Analyzing the Highlighted Art Pieces and Possible Biases at the Metropolitan Art Museum
2023-05-04
Chapter 1 Introduction
1.1 Data
The data I plan to use is dataset from the Metropolitan Museum of Art’s collection. To use this, I plan to access the API, which can be found at this link: https://metmuseum.github.io/. I plan to use artworks that are in the Met’s collection and their data to predict whether the Met deems them important.
This can be done by analyzing how I can predict the “isHighlight” variable. The isHighlight variable when “true” indicates a popular and important artwork in the collection”, according to the Met’s API documentation. An example of one such work is Van Gogh’s “Wheat Field with Cypresses”.
1.2 The Modeling Goal
The modeling goal of this project is to predict the isHighlight variable and use it to reveal biases in the Met’s decision making of what is an important or non-important work. Using features such as the department of the work (eg. Egyptian Art), the culture of the art, the artist’s demographics, the artist nationality, medium, dimensions, country created in, region, and general classification.

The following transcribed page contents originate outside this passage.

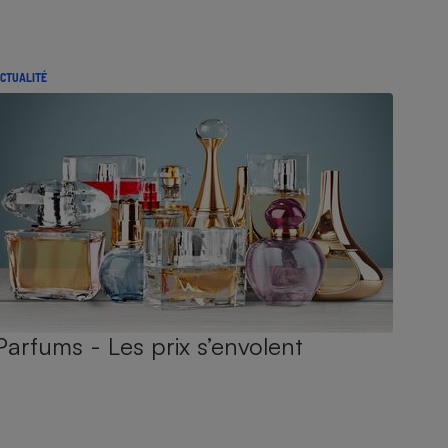
CTUALITÉ
Parfums - Les prix s’envolent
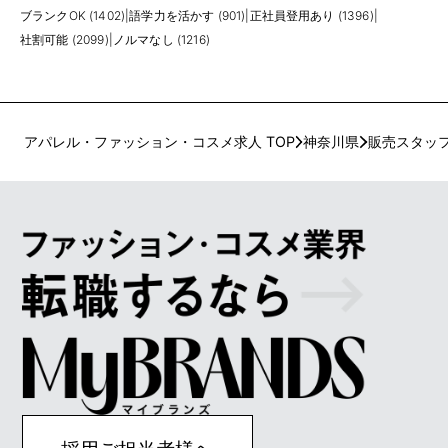
ブランクOK (1402)
|
語学力を活かす (901)
|
正社員登用あり (1396)
|
社割可能 (2099)
|
ノルマなし (1216)
アパレル・ファッション・コスメ求人 TOP
神奈川県
販売スタッ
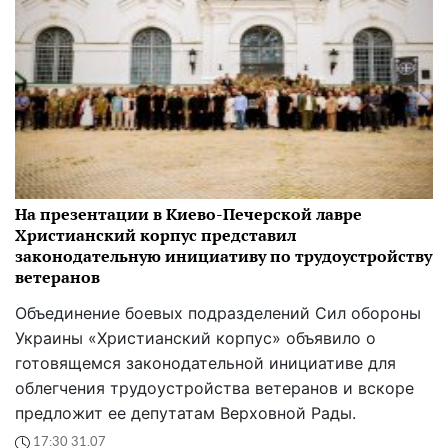
На презентации в Киево-Печерской лавре
Христианский корпус представил
законодательную инициативу по трудоустройству
ветеранов
Объединение боевых подразделений Сил обороны
Украины «Христианский корпус» объявило о
готовящемся законодательной инициативе для
облегчения трудоустройства ветеранов и вскоре
предложит ее депутатам Верховной Рады.
17:30 31.07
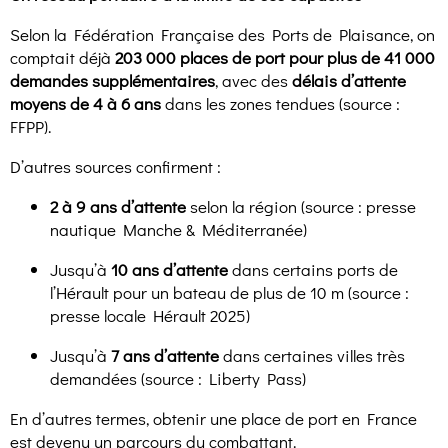
Selon la Fédération Française des Ports de Plaisance, on
comptait déjà
203 000 places de port pour plus de 41 000
demandes supplémentaires
, avec des
délais d’attente
moyens de 4 à 6 ans
dans les zones tendues (source :
FFPP).
D’autres sources confirment :
2 à 9 ans d’attente
selon la région (source : presse
nautique Manche & Méditerranée)
Jusqu’à
10 ans d’attente
dans certains ports de
l’Hérault pour un bateau de plus de 10 m (source :
presse locale Hérault 2025)
Jusqu’à
7 ans d’attente
dans certaines villes très
demandées (source : Liberty Pass)
En d’autres termes, obtenir une place de port en France
est devenu un parcours du combattant.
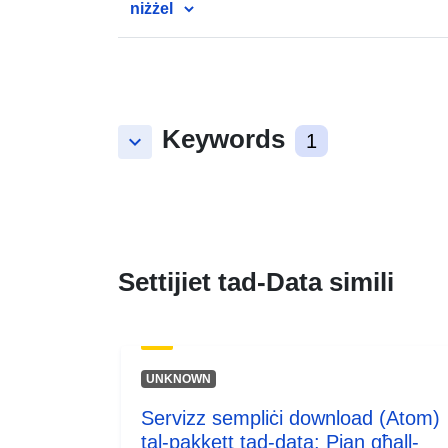
niżżel
Keywords
keyboard_arrow_down
1
Settijiet tad-Data simili
UNKNOWN
Servizz sempliċi download (Atom)
tal-pakkett tad-data: Pjan għall-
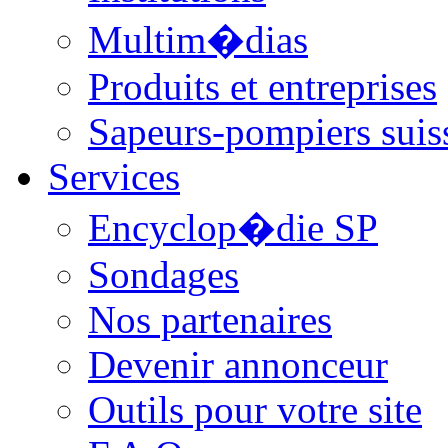
Multim�dias
Produits et entreprises
Sapeurs-pompiers suis
Services
Encyclop�die SP
Sondages
Nos partenaires
Devenir annonceur
Outils pour votre site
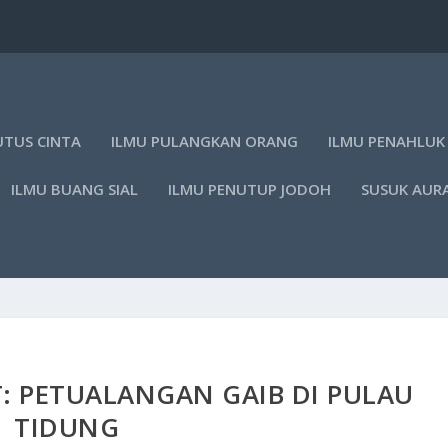
UTUS CINTA
ILMU PULANGKAN ORANG
ILMU PENAHLUK
ILMU BUANG SIAL
ILMU PENUTUP JODOH
SUSUK AUR
 PETUALANGAN GAIB DI PULAU
TIDUNG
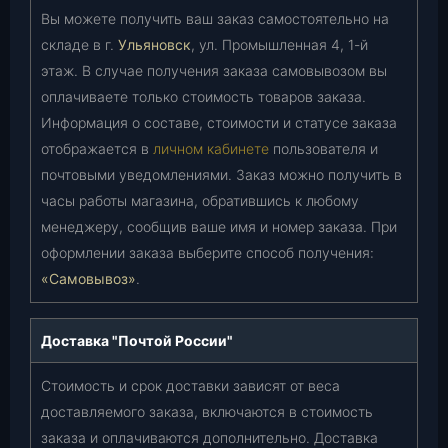
Вы можете получить ваш заказ самостоятельно на
складе в г.
Ульяновск
, ул. Промышленная 4, 1-й
этаж. В случае получения заказа самовывозом вы
оплачиваете только стоимость товаров заказа.
Информация о составе, стоимости и статусе заказа
отображается в
личном кабинете
пользователя и
почтовыми уведомлениями. Заказ можно получить в
часы работы магазина, обратившись к любому
менеджеру, сообщив ваше имя и номер заказа. При
оформлении заказа выберите способ получения:
«Самовывоз»
.
Доставка "Почтой России"
Стоимость и срок доставки зависят от веса
доставляемого заказа, включаются в стоимость
заказа и оплачиваются дополнительно. Доставка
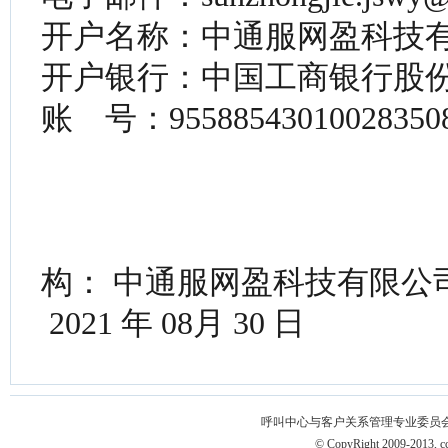
开户名称：中通服网盈科技
开户银行：中国工商银行股
账 号：95588543010028350
比选
构： 中通服网盈科技有限公
2021 年 08月 30 日
呼叫中心与客户关系管理专业委员会 版权所有 
© CopyRight 2009-2013, ccm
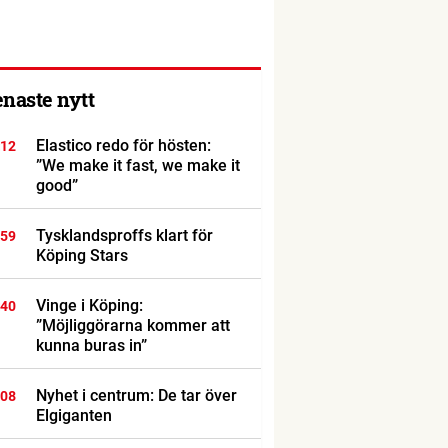
enaste nytt
Elastico redo för hösten:
:12
”We make it fast, we make it
good”
Tysklandsproffs klart för
:59
Köping Stars
Vinge i Köping:
:40
”Möjliggörarna kommer att
kunna buras in”
Nyhet i centrum: De tar över
:08
Elgiganten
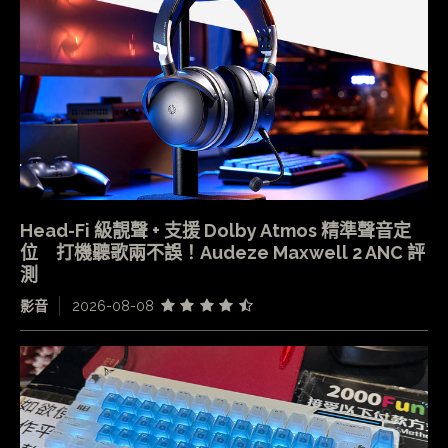
Head-Fi 級靚聲 + 支援 Dolby Atmos 精準聲音定
位 打機聽歌兩不誤！Audeze Maxwell 2 ANC 評
測
影音
2026-08-08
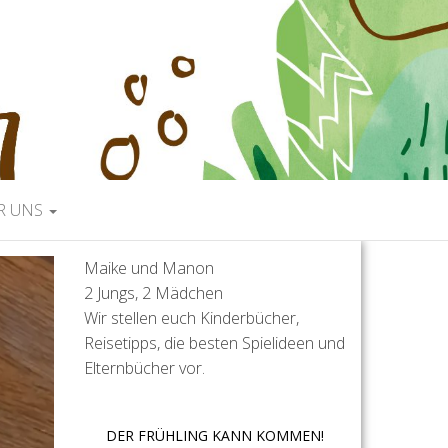
R UNS
Maike und Manon
2 Jungs, 2 Mädchen
Wir stellen euch Kinderbücher,
Reisetipps, die besten Spielideen und
Elternbücher vor.
DER FRÜHLING KANN KOMMEN!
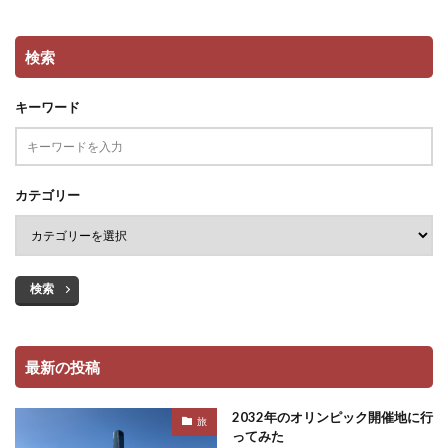
検索
キーワード
カテゴリー
検索
最新の投稿
2032年のオリンピック開催地に行
旅
ってみた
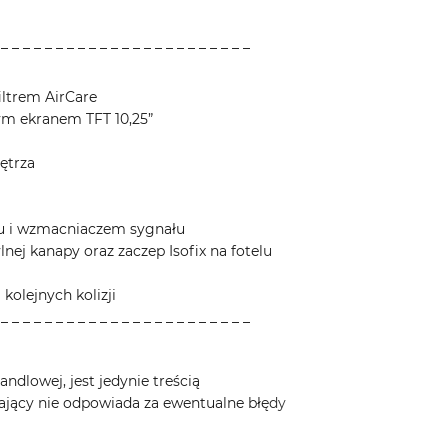
 _ _ _ _ _ _ _ _ _ _ _ _ _ _ _ _ _ _ _ _ _ _ _
iltrem AirCare
wym ekranem TFT 10,25”
ętrza
nu i wzmacniaczem sygnału
lnej kanapy oraz zaczep Isofix na fotelu
kolejnych kolizji
 _ _ _ _ _ _ _ _ _ _ _ _ _ _ _ _ _ _ _ _ _ _ _
ndlowej, jest jedynie treścią
ający nie odpowiada za ewentualne błędy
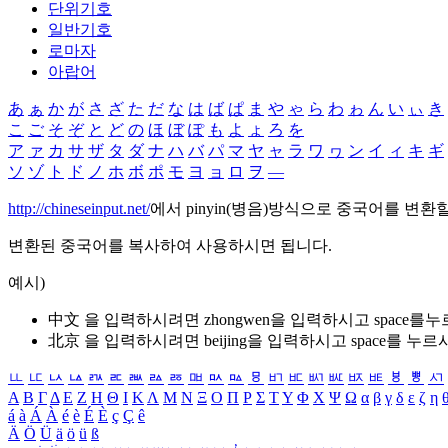
단위기호
일반기호
로마자
아랍어
あ
ぁ
か
が
さ
ざ
た
だ
な
は
ば
ぱ
ま
や
ゃ
ら
わ
ゎ
ん
い
ぃ
き
こ
ご
そ
ぞ
と
ど
の
ほ
ぼ
ぽ
も
よ
ょ
ろ
を
ア
ァ
カ
サ
ザ
タ
ダ
ナ
ハ
バ
パ
マ
ヤ
ャ
ラ
ワ
ヮ
ン
イ
ィ
キ
ギ
ソ
ゾ
ト
ド
ノ
ホ
ボ
ポ
モ
ヨ
ョ
ロ
ヲ
―
http://chineseinput.net/
에서 pinyin(병음)방식으로 중국어를 변환
변환된 중국어를 복사하여 사용하시면 됩니다.
예시)
中文 을 입력하시려면
zhongwen
을 입력하시고 space를
北京 을 입력하시려면
beijing
을 입력하시고 space를 누르
ㅥ
ㅦ
ㅧ
ㅨ
ㅩ
ㅪ
ㅫ
ㅬ
ㅭ
ㅮ
ㅯ
ㅰ
ㅱ
ㅲ
ㅳ
ㅴ
ㅵ
ㅶ
ㅷ
ㅸ
ㅹ
ㅺ
Α
Β
Γ
Δ
Ε
Ζ
Η
Θ
Ι
Κ
Λ
Μ
Ν
Ξ
Ο
Π
Ρ
Σ
Τ
Υ
Φ
Χ
Ψ
Ω
α
β
γ
δ
ε
ζ
η
á
à
Á
À
é
è
É
È
ç
Ç
ê
Ä
Ö
Ü
ä
ö
ü
ß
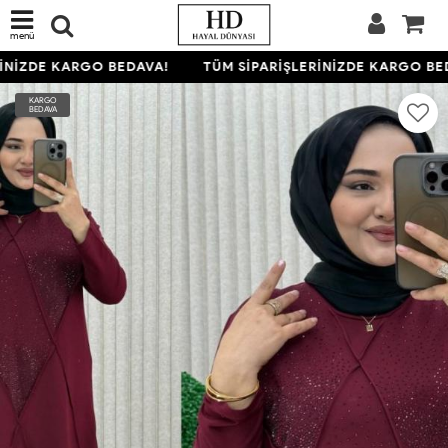
menü
NİZDE KARGO BEDAVA!
TÜM SİPARİŞLERİNİZDE KARGO BED
KARGO
BEDAVA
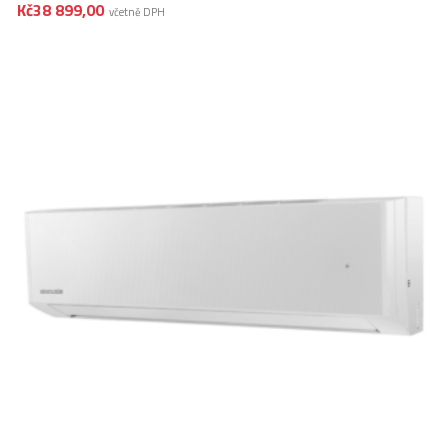
Kč
38 899,00
včetně DPH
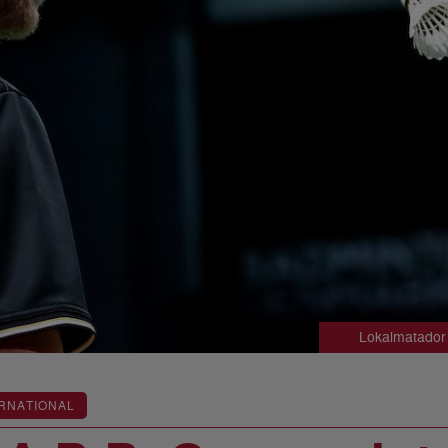
Lokalmatador
RNATIONAL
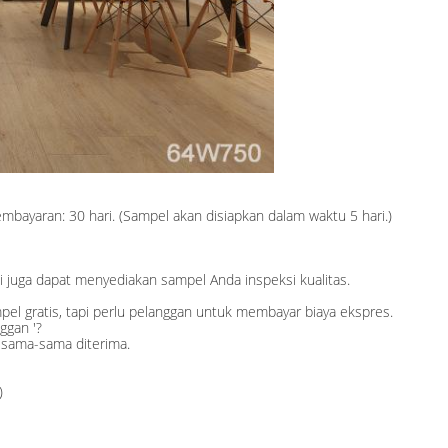
bayaran: 30 hari. (Sampel akan disiapkan dalam waktu 5 hari.)
juga dapat menyediakan sampel Anda inspeksi kualitas.
l gratis, tapi perlu pelanggan untuk membayar biaya ekspres.
ggan '?
 sama-sama diterima.
)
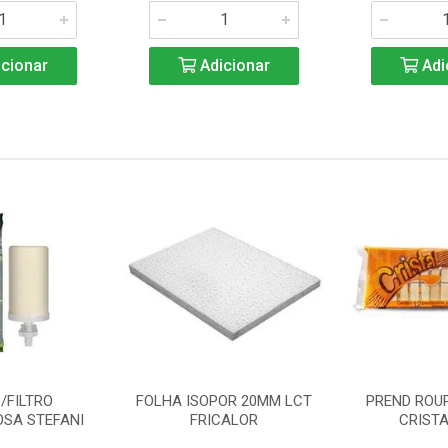
cionar
Adicionar
Adi
/FILTRO
FOLHA ISOPOR 20MM LCT
PREND ROU
SA STEFANI
FRICALOR
CRISTA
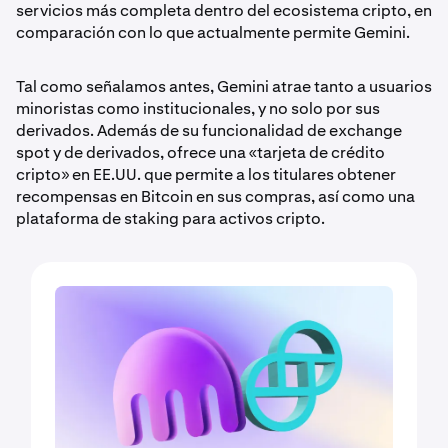
servicios más completa dentro del ecosistema cripto, en
comparación con lo que actualmente permite Gemini.
Tal como señalamos antes, Gemini atrae tanto a usuarios
minoristas como institucionales, y no solo por sus
derivados. Además de su funcionalidad de exchange
spot y de derivados, ofrece una «tarjeta de crédito
cripto» en EE.UU. que permite a los titulares obtener
recompensas en Bitcoin en sus compras, así como una
plataforma de staking para activos cripto.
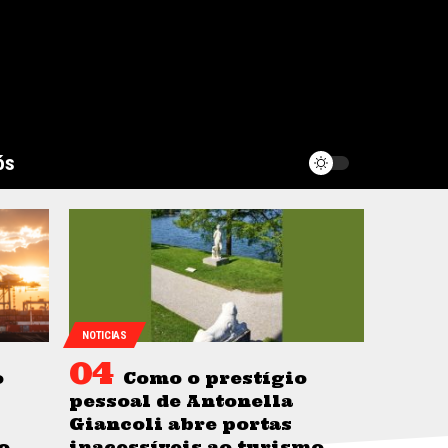
ós
NOTICIAS
o
Como o prestígio
pessoal de Antonella
Giancoli abre portas
o
inacessíveis ao turismo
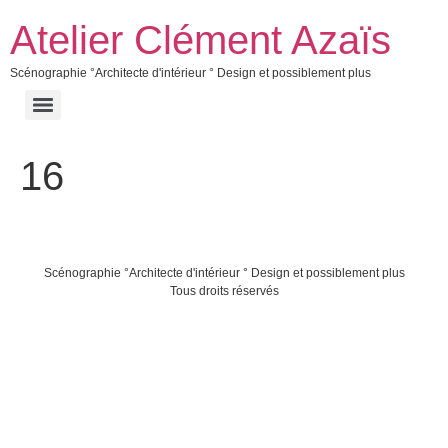
Atelier Clément Azaïs
Scénographie °Architecte d'intérieur ° Design et possiblement plus
16
Scénographie °Architecte d'intérieur ° Design et possiblement plus
Tous droits réservés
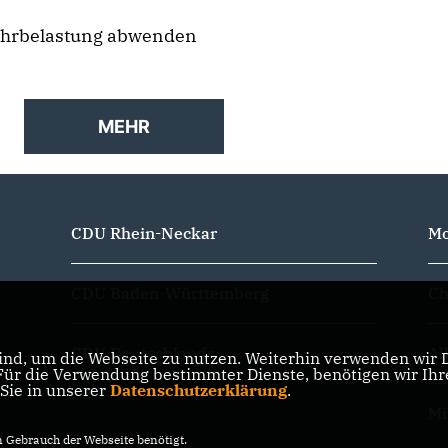
ehrbelastung abwenden
MEHR
CDU Rhein-Neckar
Mo
CDU Baden-Württemberg
Ch
CDU Deutschlands
Al
nd, um die Webseite zu nutzen. Weiterhin verwenden wir Di
r die Verwendung bestimmter Dienste, benötigen wir Ihre 
 Sie in unserer
Datenschutzerklärung
.
Mi
Gebrauch der Webseite benötigt.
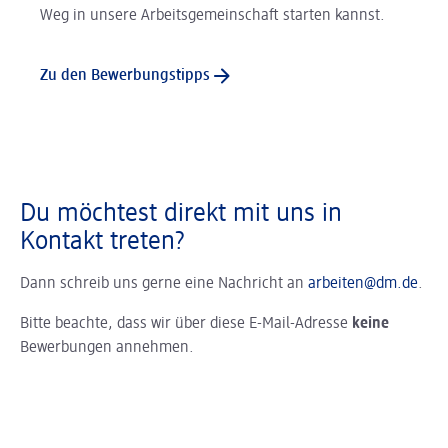
Weg in unsere Arbeitsgemeinschaft starten kannst.
Zu den Bewerbungstipps
Du möchtest direkt mit uns in
Kontakt treten?
Dann schreib uns gerne eine Nachricht an
arbeiten@dm.de
.
Bitte beachte, dass wir über diese E-Mail-Adresse
keine
Bewerbungen annehmen.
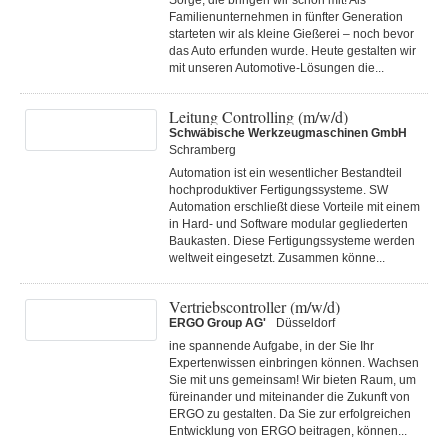
Sorge, die bringen wir schon mit! Als
Familienunternehmen in fünfter Generation
starteten wir als kleine Gießerei – noch bevor
das Auto erfunden wurde. Heute gestalten wir
mit unseren Automotive-Lösungen die...
Leitung Controlling (m/w/d)
Schwäbische Werkzeugmaschinen GmbH
Schramberg
Automation ist ein wesentlicher Bestandteil
hochproduktiver Fertigungssysteme. SW
Automation erschließt diese Vorteile mit einem
in Hard- und Software modular gegliederten
Baukasten. Diese Fertigungs­systeme werden
weltweit eingesetzt. Zusammen könne...
Vertriebscontroller (m/w/d)
ERGO Group AG'
Düsseldorf
ine spannende Aufgabe, in der Sie Ihr
Expertenwissen einbringen können. Wachsen
Sie mit uns gemeinsam! Wir bieten Raum, um
füreinander und miteinander die Zukunft von
ERGO zu gestalten. Da Sie zur erfolgreichen
Entwicklung von ERGO beitragen, können...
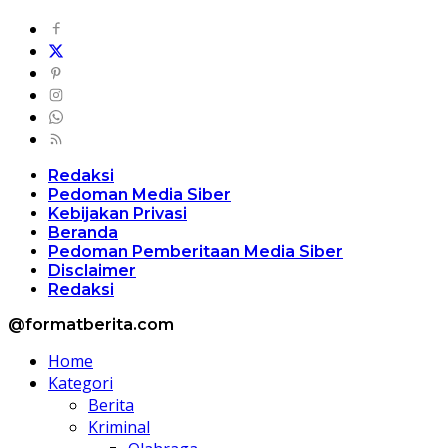
Redaksi
Pedoman Media Siber
Kebijakan Privasi
Beranda
Pedoman Pemberitaan Media Siber
Disclaimer
Redaksi
@formatberita.com
Home
Kategori
Berita
Kriminal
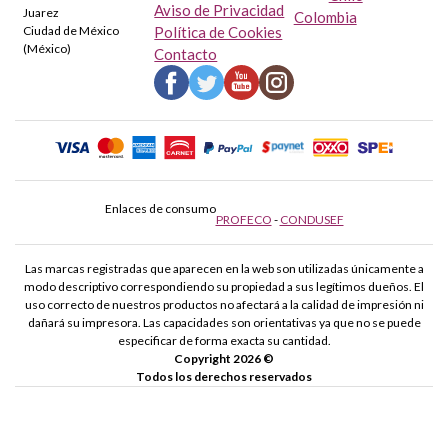
Aviso de Privacidad
Juarez
Colombia
Ciudad de México
Política de Cookies
(México)
Contacto
Enlaces de consumo
PROFECO
-
CONDUSEF
Las marcas registradas que aparecen en la web son utilizadas únicamente a
modo descriptivo correspondiendo su propiedad a sus legítimos dueños. El
uso correcto de nuestros productos no afectará a la calidad de impresión ni
dañará su impresora. Las capacidades son orientativas ya que no se puede
especificar de forma exacta su cantidad.
Copyright 2026 ©
Todos los derechos reservados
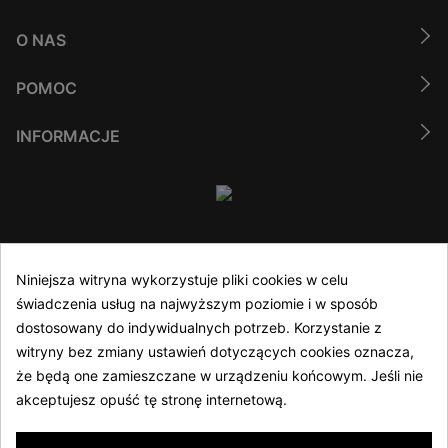
O NAS
POMOC
INFORMACJE
(48) 61 635 05 40
Niniejsza witryna wykorzystuje pliki cookies w celu
świadczenia usług na najwyższym poziomie i w sposób
Infolinia czynna 8:00 - 16:00 w dni robocze
dostosowany do indywidualnych potrzeb. Korzystanie z
sklep@athler.pl
witryny bez zmiany ustawień dotyczących cookies oznacza,
że będą one zamieszczane w urządzeniu końcowym. Jeśli nie
akceptujesz opuść tę stronę internetową.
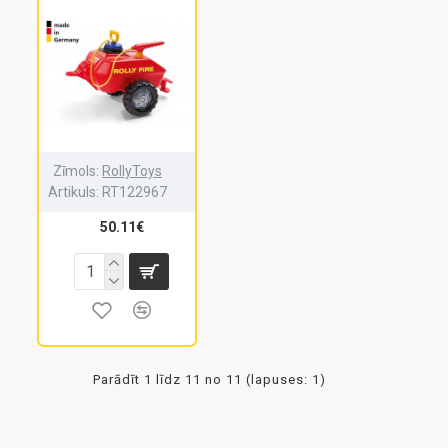
Zīmols:
RollyToys
Artikuls:
RT122967
50.11€
Parādīt 1 līdz 11 no 11 (lapuses: 1)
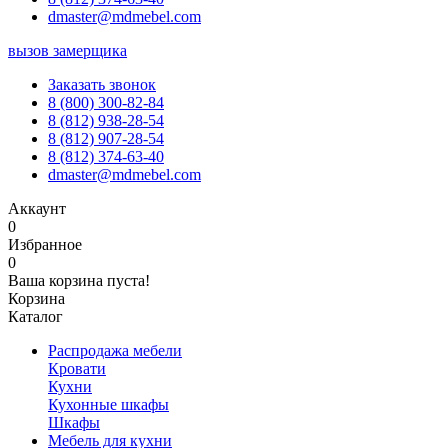
dmaster@mdmebel.com
вызов замерщика
Заказать звонок
8 (800) 300-82-84
8 (812) 938-28-54
8 (812) 907-28-54
8 (812) 374-63-40
dmaster@mdmebel.com
Аккаунт
0
Избранное
0
Ваша корзина пуста!
Корзина
Каталог
Распродажа мебели
Кровати
Кухни
Кухонные шкафы
Шкафы
Мебель для кухни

1.3 Models I Intend To Use
I plan to use the following models
* a simple OneRule model
* decision tree
* random forest
* support vector machine
* artificial neural network
I plan to create all of these models with the intention of showing the pros and cons of interpretability. In addition, I wish to see if the different models achieve accuracy using different predictors or if they rely on the same features.
I expect that the first two will be the most interpretable, while the last three will have the highest accuracy.